Sin embargo, como suele ocurrir desde que volvió al poder y se instaló en la presidencia de la Cámara alta, la decisión se mantuvo en el más estricto de los secretos. Sólo unos pocos la conocieron antes de que se cristalizara, aquellos que suelen frecuentar su despacho. El resto del bloque se enteró por los medios o por el aviso de los periodistas que llamaban para confirmar la noticia.

Los senadores Mayans y Recalde
Fabián Marelli


La sesión en el Senado por el acuerdo con el FMI (Fabián Marelli/)
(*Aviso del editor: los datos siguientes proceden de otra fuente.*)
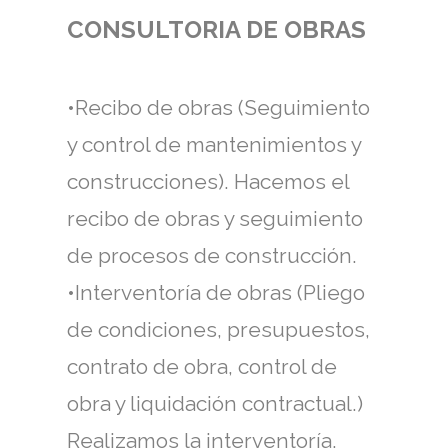
CONSULTORIA DE OBRAS
•Recibo de obras (Seguimiento
y control de mantenimientos y
construcciones). Hacemos el
recibo de obras y seguimiento
de procesos de construcción.
•Interventoría de obras (Pliego
de condiciones, presupuestos,
contrato de obra, control de
obra y liquidación contractual.)
Realizamos la interventoría,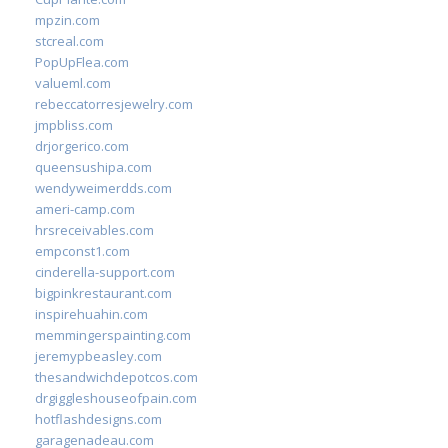
mpzin.com
stcreal.com
PopUpFlea.com
valueml.com
rebeccatorresjewelry.com
jmpbliss.com
drjorgerico.com
queensushipa.com
wendyweimerdds.com
ameri-camp.com
hrsreceivables.com
empconst1.com
cinderella-support.com
bigpinkrestaurant.com
inspirehuahin.com
memmingerspainting.com
jeremypbeasley.com
thesandwichdepotcos.com
drgiggleshouseofpain.com
hotflashdesigns.com
garagenadeau.com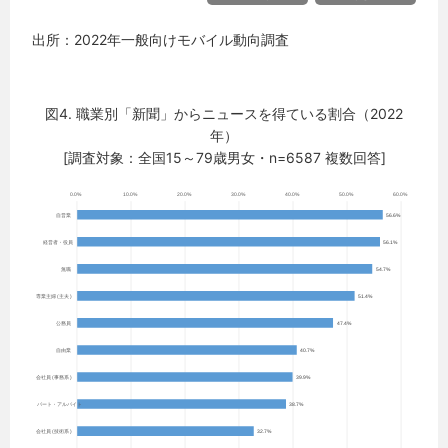
出所：2022年一般向けモバイル動向調査
図4. 職業別「新聞」からニュースを得ている割合（2022
年）
[調査対象：全国15～79歳男女・n=6587 複数回答]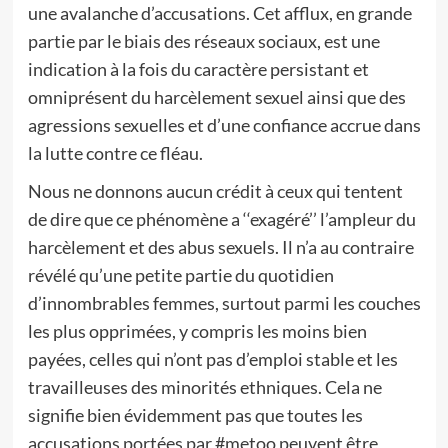
une avalanche d’accusations. Cet afflux, en grande
partie par le biais des réseaux sociaux, est une
indication à la fois du caractère persistant et
omniprésent du harcèlement sexuel ainsi que des
agressions sexuelles et d’une confiance accrue dans
la lutte contre ce fléau.
Nous ne donnons aucun crédit à ceux qui tentent
de dire que ce phénomène a ‘‘exagéré’’ l’ampleur du
harcèlement et des abus sexuels. Il n’a au contraire
révélé qu’une petite partie du quotidien
d’innombrables femmes, surtout parmi les couches
les plus opprimées, y compris les moins bien
payées, celles qui n’ont pas d’emploi stable et les
travailleuses des minorités ethniques. Cela ne
signifie bien évidemment pas que toutes les
accusations portées par #metoo peuvent être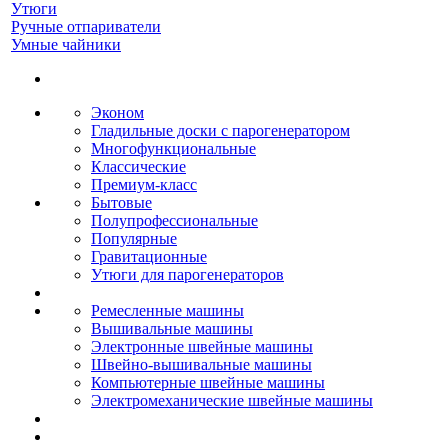
Утюги
Ручные отпариватели
Умные чайники
Эконом
Гладильные доски с парогенератором
Многофункциональные
Классические
Премиум-класс
Бытовые
Полупрофессиональные
Популярные
Гравитационные
Утюги для парогенераторов
Ремесленные машины
Вышивальные машины
Электронные швейные машины
Швейно-вышивальные машины
Компьютерные швейные машины
Электромеханические швейные машины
Fue el caso de un legislador que hace poco llegó a la Cámara alta, al que la información lo encontró en la sobremesa de lo que había sido una placentera cena y que, una vez enterado, empezó a fatigar los celulares de sus compañeros de bancada para saber si era cierto lo que se acababa de enterar.

La jugada no afectará, por lo pronto, el reparto de poder en el Senado. Todo seguirá igual, ya que las dos nuevas criaturas políticas alumbradas por la vicepresidenta -los bloques Nacional y Popular y Unidad Ciudadana-, le darán vida a un interbloque que mantendrá el nombre del Frente de Todos.

SOSPECHAS

Sin embargo, en varios despachos no pasó desapercibido el reacomodamiento de piezas que definió la vicepresidenta.
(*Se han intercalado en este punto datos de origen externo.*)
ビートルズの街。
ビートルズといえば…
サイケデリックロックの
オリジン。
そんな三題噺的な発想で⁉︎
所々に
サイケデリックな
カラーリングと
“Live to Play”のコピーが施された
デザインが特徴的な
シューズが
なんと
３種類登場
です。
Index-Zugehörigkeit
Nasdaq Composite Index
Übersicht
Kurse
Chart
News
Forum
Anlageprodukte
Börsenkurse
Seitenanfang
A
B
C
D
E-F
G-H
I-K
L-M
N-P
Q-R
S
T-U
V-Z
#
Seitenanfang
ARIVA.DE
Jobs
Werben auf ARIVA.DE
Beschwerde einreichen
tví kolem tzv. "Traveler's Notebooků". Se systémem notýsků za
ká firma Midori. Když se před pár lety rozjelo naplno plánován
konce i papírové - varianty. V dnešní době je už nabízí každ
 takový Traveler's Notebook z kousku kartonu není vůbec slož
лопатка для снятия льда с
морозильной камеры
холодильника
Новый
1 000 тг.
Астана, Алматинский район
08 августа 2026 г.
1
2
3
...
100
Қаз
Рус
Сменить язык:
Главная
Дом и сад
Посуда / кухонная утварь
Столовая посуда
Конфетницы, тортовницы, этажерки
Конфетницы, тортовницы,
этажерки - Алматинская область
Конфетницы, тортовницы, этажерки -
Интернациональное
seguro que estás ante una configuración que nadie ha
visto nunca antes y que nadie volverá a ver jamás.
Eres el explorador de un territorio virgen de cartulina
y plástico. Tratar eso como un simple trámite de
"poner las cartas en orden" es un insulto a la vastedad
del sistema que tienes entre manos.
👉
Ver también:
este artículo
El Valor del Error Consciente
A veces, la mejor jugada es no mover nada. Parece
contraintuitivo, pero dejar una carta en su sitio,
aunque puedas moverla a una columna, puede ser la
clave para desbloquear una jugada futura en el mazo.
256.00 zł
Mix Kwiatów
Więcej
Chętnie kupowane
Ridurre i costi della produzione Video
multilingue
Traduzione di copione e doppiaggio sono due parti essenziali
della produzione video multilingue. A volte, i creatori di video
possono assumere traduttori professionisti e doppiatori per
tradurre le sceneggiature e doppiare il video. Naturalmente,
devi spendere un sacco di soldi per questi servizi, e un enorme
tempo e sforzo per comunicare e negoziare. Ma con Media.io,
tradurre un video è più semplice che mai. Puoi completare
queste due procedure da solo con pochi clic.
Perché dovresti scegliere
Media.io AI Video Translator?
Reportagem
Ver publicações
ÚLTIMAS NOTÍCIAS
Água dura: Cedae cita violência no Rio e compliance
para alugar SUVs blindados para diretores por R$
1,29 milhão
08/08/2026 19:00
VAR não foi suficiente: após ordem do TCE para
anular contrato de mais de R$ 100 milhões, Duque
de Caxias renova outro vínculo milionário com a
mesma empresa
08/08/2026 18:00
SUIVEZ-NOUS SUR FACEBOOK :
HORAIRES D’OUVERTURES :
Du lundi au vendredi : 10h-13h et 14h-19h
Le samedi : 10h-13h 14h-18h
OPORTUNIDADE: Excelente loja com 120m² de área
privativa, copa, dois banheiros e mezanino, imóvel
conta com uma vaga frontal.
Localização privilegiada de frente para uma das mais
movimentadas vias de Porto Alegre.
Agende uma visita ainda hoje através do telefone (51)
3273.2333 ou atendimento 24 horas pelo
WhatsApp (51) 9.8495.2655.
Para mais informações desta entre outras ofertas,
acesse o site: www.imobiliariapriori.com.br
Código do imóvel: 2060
Salvo algunas excepciones, propias de la necesidad de dividir el bloque para convertir a las dos nuevas bancadas en primer y tercera minoría, en Unidad Ciudadana se encuentran todos los senadores que votaron en contra o se abstuvieron al momento de votar el acuerdo con el FMI.

En otras palabras, hay quienes sospechan que esta partición sería funcional a una eventual futura ruptura de Cristina Kirchner de su sociedad con Alberto Fernández ante un panorama adverso en las elecciones presidenciales del año próximo.

De alguna manera, el escenario sería similar al que se registró en 2016, cuando Cristina Kirchner creó el bloque de Unidad Ciudadana junto a otros ocho legisladores que abandonaron la bancada del Frente para la Victoria. El panorama no es el mismo, ya que en aquel entonces los seguidores de la entonces senadora por Buenos Aires fueron poco menos que echados por un Miguel Pichetto harto del kirchnerismo.

Más allá de las elucubraciones, la creación de dos nuevos bloques es una jugada de largo aliento, ya que le servirá a Cristina Kirchner para volver a nombrar tres consejeros por el Senado-dos por la primera minoría y uno por la tercera-, cuando en noviembre se deba renovar por completo el Consejo de la Magistratura. En ese momento, otra vez los bloques Nacional y Popular y Unidad Ciudadana podrían volver a ser la primera y la segunda minoría.